Increased adoption of indirect cooling alternatives in the form of plate-based vertical heat exchange technology is offering soda ash producers a turnkey solution to many of the challenges the industry has long just accepted, says Bedell.
“In addition to low energy costs, indirect cooling technology offers the advantages of improved product quality, no emissions and more,” he says. “In short, it’s a simple, lean and more efficient means of cooling bulk solids such as soda ash.”
Dense soda ash
But first … a bit more about soda ash
Also known as sodium carbonate – and not to be confused with the sodium bicarbonate found in many classroom volcano experiments – soda ash can be separated into two different grades: light and dense.
- Light soda ash is a fine, crystalline powder that looks like table salt or baking soda. It’s a key ingredient in products such as detergent, soap and paper.
- Dense soda ash, meanwhile, is chemically identical, but presents as small granules. It’s what’s used in the production of flat glass and glass containers – for example, reducing the melting temperature of the sand used in glass production, or helping shape glass articles.
The majority of soda ash produced in the world is used in the production of glass for the construction industry.
Soda ash can be mined from natural deposits and purified or, more commonly, synthesized using the Solvay or Hou’s processes. Regardless of the upstream process or source of the material, the material is calcined in large rotary kilns.

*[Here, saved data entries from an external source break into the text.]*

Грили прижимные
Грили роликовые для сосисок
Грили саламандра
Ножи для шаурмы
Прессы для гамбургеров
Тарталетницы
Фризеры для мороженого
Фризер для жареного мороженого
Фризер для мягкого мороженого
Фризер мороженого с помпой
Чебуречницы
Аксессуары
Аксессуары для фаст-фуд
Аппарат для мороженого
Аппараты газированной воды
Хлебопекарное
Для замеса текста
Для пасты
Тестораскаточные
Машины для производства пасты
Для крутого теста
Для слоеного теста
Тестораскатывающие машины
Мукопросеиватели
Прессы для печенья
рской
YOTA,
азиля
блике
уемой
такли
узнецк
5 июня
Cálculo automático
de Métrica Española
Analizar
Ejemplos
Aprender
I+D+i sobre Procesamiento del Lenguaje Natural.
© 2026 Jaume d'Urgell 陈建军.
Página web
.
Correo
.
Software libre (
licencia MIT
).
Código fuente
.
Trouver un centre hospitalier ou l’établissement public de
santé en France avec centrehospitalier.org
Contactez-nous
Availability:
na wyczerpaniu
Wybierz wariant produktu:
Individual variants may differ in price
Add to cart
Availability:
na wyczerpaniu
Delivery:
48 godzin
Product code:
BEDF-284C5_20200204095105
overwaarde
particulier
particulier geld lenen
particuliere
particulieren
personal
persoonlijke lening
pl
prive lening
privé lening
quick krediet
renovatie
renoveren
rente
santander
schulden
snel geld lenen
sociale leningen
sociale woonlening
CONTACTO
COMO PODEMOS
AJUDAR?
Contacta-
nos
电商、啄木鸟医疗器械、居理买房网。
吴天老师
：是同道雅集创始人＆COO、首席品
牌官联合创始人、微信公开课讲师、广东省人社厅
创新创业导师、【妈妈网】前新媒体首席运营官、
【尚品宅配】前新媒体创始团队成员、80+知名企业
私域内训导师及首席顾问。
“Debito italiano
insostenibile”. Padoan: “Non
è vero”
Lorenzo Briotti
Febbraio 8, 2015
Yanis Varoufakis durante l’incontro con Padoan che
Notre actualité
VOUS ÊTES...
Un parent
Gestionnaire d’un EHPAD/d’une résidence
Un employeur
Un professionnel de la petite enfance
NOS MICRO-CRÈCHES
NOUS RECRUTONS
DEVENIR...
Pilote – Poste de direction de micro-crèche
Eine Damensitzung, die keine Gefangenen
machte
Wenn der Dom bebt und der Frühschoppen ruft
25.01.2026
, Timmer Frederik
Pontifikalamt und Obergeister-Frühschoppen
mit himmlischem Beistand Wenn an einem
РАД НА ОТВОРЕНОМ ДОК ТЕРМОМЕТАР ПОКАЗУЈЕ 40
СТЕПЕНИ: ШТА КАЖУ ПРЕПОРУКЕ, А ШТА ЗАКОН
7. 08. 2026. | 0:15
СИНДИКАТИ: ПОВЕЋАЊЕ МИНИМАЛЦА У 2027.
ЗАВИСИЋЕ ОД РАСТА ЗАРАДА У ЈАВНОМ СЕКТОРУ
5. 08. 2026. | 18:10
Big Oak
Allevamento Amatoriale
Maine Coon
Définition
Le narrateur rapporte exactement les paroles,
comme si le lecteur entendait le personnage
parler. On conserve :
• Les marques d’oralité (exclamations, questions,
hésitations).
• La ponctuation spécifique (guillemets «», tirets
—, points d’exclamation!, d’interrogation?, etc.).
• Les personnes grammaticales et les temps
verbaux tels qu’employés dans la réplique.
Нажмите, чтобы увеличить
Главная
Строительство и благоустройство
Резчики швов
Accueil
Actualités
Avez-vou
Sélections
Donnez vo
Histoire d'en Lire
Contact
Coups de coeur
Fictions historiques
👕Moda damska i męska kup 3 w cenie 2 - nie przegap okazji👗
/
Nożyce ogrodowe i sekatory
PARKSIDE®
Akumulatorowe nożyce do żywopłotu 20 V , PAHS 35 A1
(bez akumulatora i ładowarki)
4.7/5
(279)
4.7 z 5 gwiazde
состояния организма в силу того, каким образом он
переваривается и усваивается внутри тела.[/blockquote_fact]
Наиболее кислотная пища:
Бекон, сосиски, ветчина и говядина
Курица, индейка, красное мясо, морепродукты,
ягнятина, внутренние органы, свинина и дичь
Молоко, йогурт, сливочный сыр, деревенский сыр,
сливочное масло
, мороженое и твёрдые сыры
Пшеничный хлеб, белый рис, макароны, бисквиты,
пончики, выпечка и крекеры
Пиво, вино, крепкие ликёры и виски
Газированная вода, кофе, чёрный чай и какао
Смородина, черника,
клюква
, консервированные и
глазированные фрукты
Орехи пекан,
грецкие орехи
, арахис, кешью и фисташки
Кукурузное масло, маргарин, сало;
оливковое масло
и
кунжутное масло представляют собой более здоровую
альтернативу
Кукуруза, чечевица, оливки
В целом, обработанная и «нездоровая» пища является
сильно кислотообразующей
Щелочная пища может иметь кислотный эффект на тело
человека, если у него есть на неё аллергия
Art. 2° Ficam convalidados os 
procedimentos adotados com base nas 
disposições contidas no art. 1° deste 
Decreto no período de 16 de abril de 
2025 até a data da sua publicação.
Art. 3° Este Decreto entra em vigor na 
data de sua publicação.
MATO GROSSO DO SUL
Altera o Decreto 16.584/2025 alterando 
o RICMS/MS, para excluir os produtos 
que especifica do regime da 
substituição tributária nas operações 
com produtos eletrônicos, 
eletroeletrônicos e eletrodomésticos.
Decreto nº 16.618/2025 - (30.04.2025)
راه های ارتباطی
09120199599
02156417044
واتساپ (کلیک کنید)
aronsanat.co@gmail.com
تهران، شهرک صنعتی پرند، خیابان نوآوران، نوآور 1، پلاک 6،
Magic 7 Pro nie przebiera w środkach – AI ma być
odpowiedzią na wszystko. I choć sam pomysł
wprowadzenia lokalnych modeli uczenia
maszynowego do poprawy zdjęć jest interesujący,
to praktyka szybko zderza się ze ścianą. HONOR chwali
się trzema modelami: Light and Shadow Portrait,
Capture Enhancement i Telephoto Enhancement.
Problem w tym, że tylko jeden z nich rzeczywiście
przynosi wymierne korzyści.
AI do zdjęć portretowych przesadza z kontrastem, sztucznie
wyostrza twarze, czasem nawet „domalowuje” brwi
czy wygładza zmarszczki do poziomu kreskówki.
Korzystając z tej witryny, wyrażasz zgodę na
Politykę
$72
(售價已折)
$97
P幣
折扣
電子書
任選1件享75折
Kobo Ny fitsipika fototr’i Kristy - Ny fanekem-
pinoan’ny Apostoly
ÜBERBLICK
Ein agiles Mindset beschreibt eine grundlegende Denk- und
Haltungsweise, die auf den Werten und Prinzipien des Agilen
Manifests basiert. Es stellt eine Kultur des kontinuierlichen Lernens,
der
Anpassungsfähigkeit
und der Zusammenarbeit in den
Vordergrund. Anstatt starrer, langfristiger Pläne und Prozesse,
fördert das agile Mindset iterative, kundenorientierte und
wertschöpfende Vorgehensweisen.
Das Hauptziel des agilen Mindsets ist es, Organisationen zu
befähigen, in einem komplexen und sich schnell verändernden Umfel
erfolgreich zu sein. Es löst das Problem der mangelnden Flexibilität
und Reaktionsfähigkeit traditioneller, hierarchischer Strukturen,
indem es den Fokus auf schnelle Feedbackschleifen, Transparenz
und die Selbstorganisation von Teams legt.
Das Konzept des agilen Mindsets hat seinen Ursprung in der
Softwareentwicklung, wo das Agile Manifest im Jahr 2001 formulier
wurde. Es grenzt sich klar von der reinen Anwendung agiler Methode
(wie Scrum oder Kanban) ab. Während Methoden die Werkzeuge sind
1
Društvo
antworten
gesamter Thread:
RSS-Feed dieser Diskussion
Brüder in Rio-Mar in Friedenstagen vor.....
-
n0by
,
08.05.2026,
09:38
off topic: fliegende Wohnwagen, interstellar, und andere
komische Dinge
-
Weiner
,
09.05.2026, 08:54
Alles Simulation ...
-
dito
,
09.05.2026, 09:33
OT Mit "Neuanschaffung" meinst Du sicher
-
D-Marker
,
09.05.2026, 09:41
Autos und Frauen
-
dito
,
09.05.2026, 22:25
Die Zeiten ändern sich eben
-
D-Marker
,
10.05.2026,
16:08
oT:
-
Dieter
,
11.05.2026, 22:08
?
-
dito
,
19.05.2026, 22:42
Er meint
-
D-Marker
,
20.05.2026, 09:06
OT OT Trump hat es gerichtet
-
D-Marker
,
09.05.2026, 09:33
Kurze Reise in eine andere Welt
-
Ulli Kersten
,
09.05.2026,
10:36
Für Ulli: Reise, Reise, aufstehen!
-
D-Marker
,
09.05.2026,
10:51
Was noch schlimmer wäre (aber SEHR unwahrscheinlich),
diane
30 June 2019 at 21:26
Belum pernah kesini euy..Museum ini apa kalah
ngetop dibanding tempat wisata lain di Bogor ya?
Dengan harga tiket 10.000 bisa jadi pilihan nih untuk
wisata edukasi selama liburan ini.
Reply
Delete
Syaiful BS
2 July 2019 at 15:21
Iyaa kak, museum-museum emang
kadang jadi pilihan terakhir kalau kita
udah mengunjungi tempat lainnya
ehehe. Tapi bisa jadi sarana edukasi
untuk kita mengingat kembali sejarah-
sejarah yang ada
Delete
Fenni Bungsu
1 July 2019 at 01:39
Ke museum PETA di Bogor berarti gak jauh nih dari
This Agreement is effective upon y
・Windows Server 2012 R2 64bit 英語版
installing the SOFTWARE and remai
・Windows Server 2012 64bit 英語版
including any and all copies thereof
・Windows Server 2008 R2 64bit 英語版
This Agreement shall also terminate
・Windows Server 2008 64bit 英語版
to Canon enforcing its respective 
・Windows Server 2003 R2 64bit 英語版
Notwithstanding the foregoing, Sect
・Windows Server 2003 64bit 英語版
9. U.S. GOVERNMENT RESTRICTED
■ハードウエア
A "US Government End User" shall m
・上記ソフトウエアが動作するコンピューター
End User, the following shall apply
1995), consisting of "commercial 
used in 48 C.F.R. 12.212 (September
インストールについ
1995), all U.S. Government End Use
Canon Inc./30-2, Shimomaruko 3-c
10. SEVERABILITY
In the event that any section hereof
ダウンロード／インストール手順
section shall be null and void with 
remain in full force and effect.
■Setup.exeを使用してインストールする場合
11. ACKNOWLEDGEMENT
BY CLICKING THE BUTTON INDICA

Because of the high temperature (e.g. upward of 150°C) required in the calcining process, soda ash needs to be cooled to ensure the safety and operability of the subsequent packaging and transportation process.
The need for cooling
“This cooling stage has typically been accomplished through direct-contact solutions such as rotary drums, fixed or fluidized beds and paddle or air-conveying coolers,” says Zhang Houqing, Deputy General Manager with Chemequip Industries, a partner with Solex that has been active in the Chinese soda ash market for 11 years.
“While these direct heat transfer systems have been in place for decades, they are proving to be an inefficient use of resources, with high energy consumption.”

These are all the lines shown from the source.